Categories: Fusion Middleware

Uploading 26M StackOverflow Questions into Oracle 12c

Marcelo Ochoa - Mon, 2015-10-05 17:42
Just for fun or testing in-memory capabilities of Oracle 12c

Following the post Import 10M Stack Overflow Questions into Neo4j In Just 3 Minutes I modified the python script to basically include the foreign key columns not included into the graph database design and required in a relational model.
Python files to_csv.py and utils.py can be download from my drive, basically it adds these two lines:
                el.get('parentid'),
                el.get('owneruserid'),
when generating the output file csvs/posts.csv, the idea is to convert the StackOverflow export files:
-rw-r--r-- 1 root root   37286997 ago 18 12:50 stackoverflow.com-PostLinks.7z
-rw-r--r-- 1 root root 7816218683 ago 18 13:52 stackoverflow.com-Posts.7z
-rw-r--r-- 1 root root     586861 ago 18 13:52 stackoverflow.com-Tags.7z
-rw-r--r-- 1 root root  160468734 ago 18 13:54 stackoverflow.com-Users.7z
-rw-r--r-- 1 root root  524354790 ago 18 13:58 stackoverflow.com-Votes.7z
-rw-r--r-- 1 root root 2379415989 sep  2 14:28 stackoverflow.com-Comments.7z
-rw-r--r-- 1 root root  112105812 sep  2 14:29 stackoverflow.com-Badges.7z
to a list of CSV files for quick importing into Oracle 12c RDBMS using external tables, here the list of converted files and theirs sizes:
3,8G         posts.csv
287M posts_rel.csv
524K tags.csv
517M tags_posts_rel.csv
355M users.csv
427M users_posts_rel.csv
with above files and an Oracle 12c running in a Docker container as is described into my previous post On docker, Ubuntu and Oracle RDBMS, I executed these steps:
- logged as SYSalter system set sga_max_size=4G scope=spfile;
alter system set sga_target=4G scope=spfile;
alter system set inmemory_size=2G scope=spfile;
create user sh identified by sh
   default tablespace ts_data
   temporary tablespace temp
   quota unlimited on ts_data;
grant connect,resource,luceneuser to sh;
create directory data_dir1 as '/mnt';
create directory tmp_dir as '/tmp';
grant all on directory data_dir1 to sh;
grant all on directory tmp_dir to sh;
it basically create a new user and directories to be used by the external tables.
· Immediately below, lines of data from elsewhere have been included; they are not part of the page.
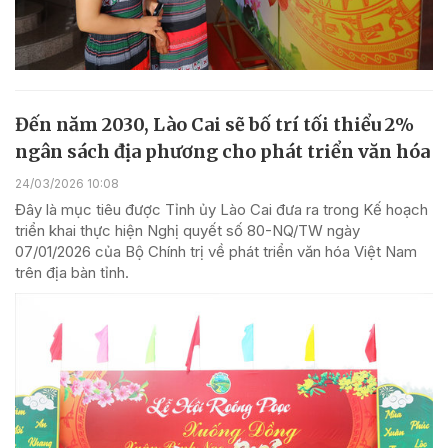
Đến năm 2030, Lào Cai sẽ bố trí tối thiểu 2%
ngân sách địa phương cho phát triển văn hóa
24/03/2026 10:08
Đây là mục tiêu được Tỉnh ủy Lào Cai đưa ra trong Kế hoạch
triển khai thực hiện Nghị quyết số 80-NQ/TW ngày
07/01/2026 của Bộ Chính trị về phát triển văn hóa Việt Nam
trên địa bàn tỉnh.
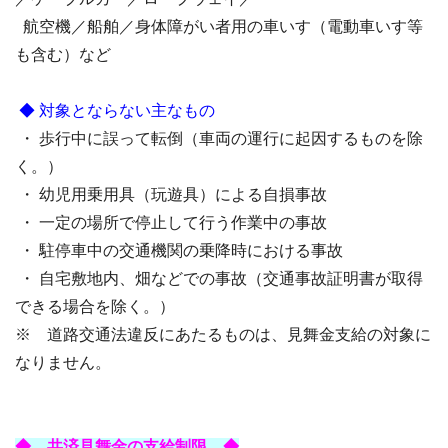
航空機／船舶／身体障がい者用の車いす（電動車いす等
も含む）など
◆ 対象とならない主なもの
・ 歩行中に誤って転倒（車両の運行に起因するものを除
く。）
・ 幼児用乗用具（玩遊具）による自損事故
・ 一定の場所で停止して行う作業中の事故
・ 駐停車中の交通機関の乗降時における事故
・ 自宅敷地内、畑などでの事故（交通事故証明書が取得
できる場合を除く。）
※ 道路交通法違反にあたるものは、見舞金支給の対象に
なりません。
◆ 共済見舞金の支給制限 ◆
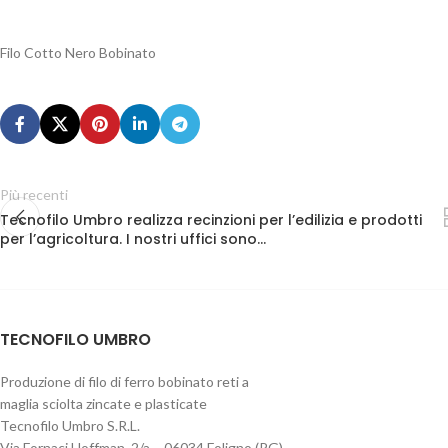
Filo Cotto Nero Bobinato
Più recenti
Tecnofilo Umbro realizza recinzioni per l’edilizia e prodotti
per l’agricoltura. I nostri uffici sono…
TECNOFILO UMBRO
Produzione di filo di ferro bobinato reti a
maglia sciolta zincate e plasticate
Tecnofilo Umbro S.R.L.
Via Fornaci Hoffman, 2/a – 06034 Foligno (PG)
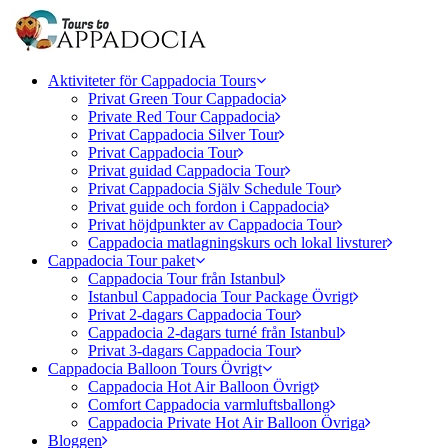
Aktiviteter för Cappadocia Tours
Privat Green Tour Cappadocia
Private Red Tour Cappadocia
Privat Cappadocia Silver Tour
Privat Cappadocia Tour
Privat guidad Cappadocia Tour
Privat Cappadocia Själv Schedule Tour
Privat guide och fordon i Cappadocia
Privat höjdpunkter av Cappadocia Tour
Cappadocia matlagningskurs och lokal livsturer
Cappadocia Tour paket
Cappadocia Tour från Istanbul
Istanbul Cappadocia Tour Package Övrigt
Privat 2-dagars Cappadocia Tour
Cappadocia 2-dagars turné från Istanbul
Privat 3-dagars Cappadocia Tour
Cappadocia Balloon Tours Övrigt
Cappadocia Hot Air Balloon Övrigt
Comfort Cappadocia varmluftsballong
Cappadocia Private Hot Air Balloon Övriga
Bloggen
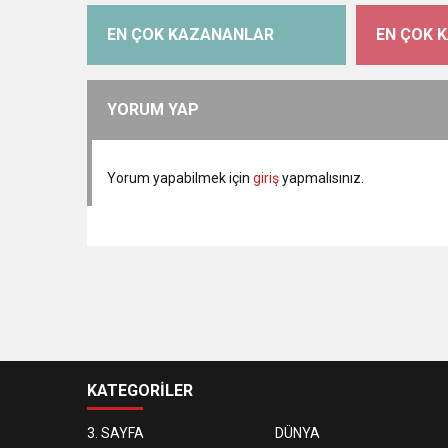
EN ÇOK KAZANANLAR
EN ÇOK 
YORUM YAP
Yorum yapabilmek için
giriş
yapmalısınız.
KATEGORİLER
3. SAYFA
DÜNYA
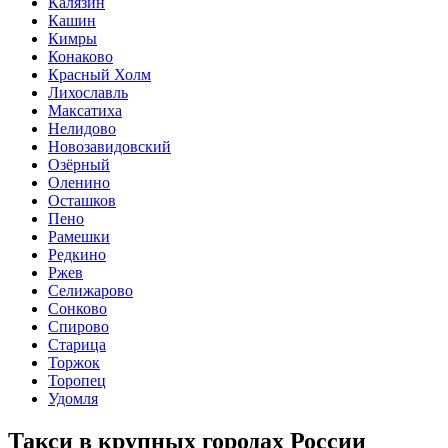
Калязин
Кашин
Кимры
Конаково
Красный Холм
Лихославль
Максатиха
Нелидово
Новозавидовский
Озёрный
Оленино
Осташков
Пено
Рамешки
Редкино
Ржев
Селижарово
Сонково
Спирово
Старица
Торжок
Торопец
Удомля
Такси в крупных городах России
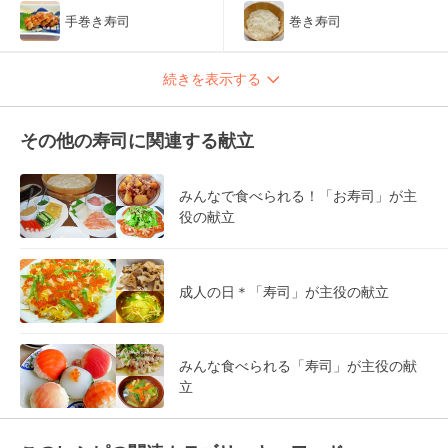
手巻き寿司
巻き寿司
続きを表示する
その他の寿司に関連する献立
みんなで食べられる！「お寿司」が主
役の献立
成人の日＊「寿司」が主役の献立
みんな食べられる「寿司」が主役の献
立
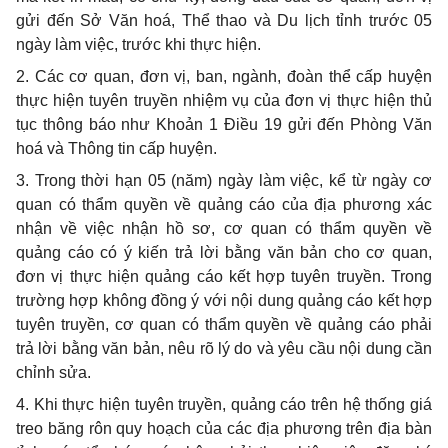
gửi đến Sở Văn hoá, Thể thao và Du lịch tỉnh trước 05
ngày làm việc, trước khi thực hiện.
2. Các cơ quan, đơn vị, ban, ngành, đoàn thể cấp huyện
thực hiện tuyên truyền nhiệm vụ của đơn vị thực hiện thủ
tục thông báo như Khoản 1 Điều 19 gửi đến Phòng Văn
hoá và Thông tin cấp huyện.
3.
Trong thời hạn 05 (năm) ngày làm việc, kể từ ngày cơ
quan có thẩm quyền về quảng cáo của địa phương xác
nhận về việc nhận hồ sơ, cơ quan có thẩm quyền về
quảng cáo có ý kiến trả lời bằng văn bản cho
cơ quan,
đơn vị thực hiện quảng cáo kết hợp tuyên truyền
. Trong
trường hợp không đồng ý với nội dung quảng cáo kết hợp
tuyên truyền, cơ quan có thẩm quyền về quảng cáo phải
trả lời bằng văn bản, nêu rõ lý do và yêu cầu nội dung cần
chỉnh sửa.
4. Khi thực hiện tuyên truyền, quảng cáo trên hệ thống giá
treo băng rôn quy hoạch của các địa phương trên địa bàn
Note that the CSV files are available into the Docker machine as /mnt directory, I am running my Docker images with:
docker run --privileged=true --ipc=host --volume=/var/lib/docker/dockerfiles/stackoverflow.com/csvs:/mnt --volume=/mnt/backup/db/ols:/u01/app/oracle/data --name ols --hostname ols --detach=true --publish=1521:1521 --publish=9099:9099 oracle-12102
Then logged as SH user:
- Importing users
create table users_external
( user_id            NUMBER(10),
  display_name VARCHAR2(4000),
  reputation       NUMBER(10),
  aboutme         VARCHAR2(4000),
  website_url    VARCHAR2(4000),
  location          VARCHAR2(4000),
  profileimage_url VARCHAR2(4000),
  views             NUMBER(10),
  upvotes          NUMBER(10),
  downvotes     NUMBER(10)
)
organization external
( type  oracle_loader
  default directory data_dir1
  access parameters
  ( records delimited BY newline
    badfile tmp_dir: 'sh%a_%p.bad'
    logfile tmp_dir: 'sh%a_%p.log'
    fields
            terminated BY ','
            optionally enclosed BY '"'
            lrtrim
            missing field VALUES are NULL
  )
  location (data_dir1:'users.csv')
 )
 parallel
 reject limit unlimited;CREATE TABLE so_users
   TABLESPACE ts_data
   STORAGE (INITIAL 8M NEXT 8M)
   PARALLEL
   NOLOGGING
   COMPRESS FOR ALL OPERATIONS
      as (select * from users_external);
-- Elapsed: 00:00:22.76
ALTER TABLE so_users ADD PRIMARY KEY (user_id);
-- Elapsed: 00:00:13.08
create index so_users_display_name_idx on so_users(display_name);
-- Elapsed: 00:00:08.01
- Importing Posts
create table posts_external
( post_id      NUMBER(10),
  parent_id   NUMBER(10),
  user_id      NUMBER(10),
  title            VARCHAR2(4000),
  body          CLOB,
  score         NUMBER(10),
  views        NUMBER(10),
  comments NUMBER(10)
)
organization external
( type  oracle_loader
  default directory data_dir1
  access parameters
  ( records delimited BY newline
    badfile tmp_dir: 'sh%a_%p.bad'
    logfile tmp_dir: 'sh%a_%p.log'
    fields
            terminated BY ','
            optionally enclosed BY '"'
            lrtrim
            missing field VALUES are NULL
  )
  location (data_dir1:'posts.csv')
 )
 parallel
 reject limit unlimited;
CREATE TABLE so_posts
   TABLESPACE ts_data
   STORAGE (INITIAL 8M NEXT 8M)
   PARALLEL
   NOLOGGING
   COMPRESS FOR ALL OPERATIONS
      as (select * from posts_external);
-- Elapsed: 00:14:20.89
ALTER TABLE so_posts ADD PRIMARY KEY (post_id);
-- Elapsed: 00:02:35.86
-- purge posts associated to no imported users
delete from so_posts where user_id not in (select user_id from so_users);
-- Elapsed: 00:02:41.64
create index so_posts_user_id_idx on so_posts(user_id);
-- Elapsed: 00:01:34.87
ALTER TABLE so_posts ADD CONSTRAINT fk_so_user FOREIGN KEY (user_id) REFERENCES so_users(user_id);
-- Elapsed: 00:00:09.28
Note that 26 million posts where imported in 14 minutes, not so bad considering that CSV source was at an external USB 2.0 drive and Oracle 12c tablespaces where placed at an USB 3.0 drive, here a screenshot showing the IO bandwidth consumed in both drivers.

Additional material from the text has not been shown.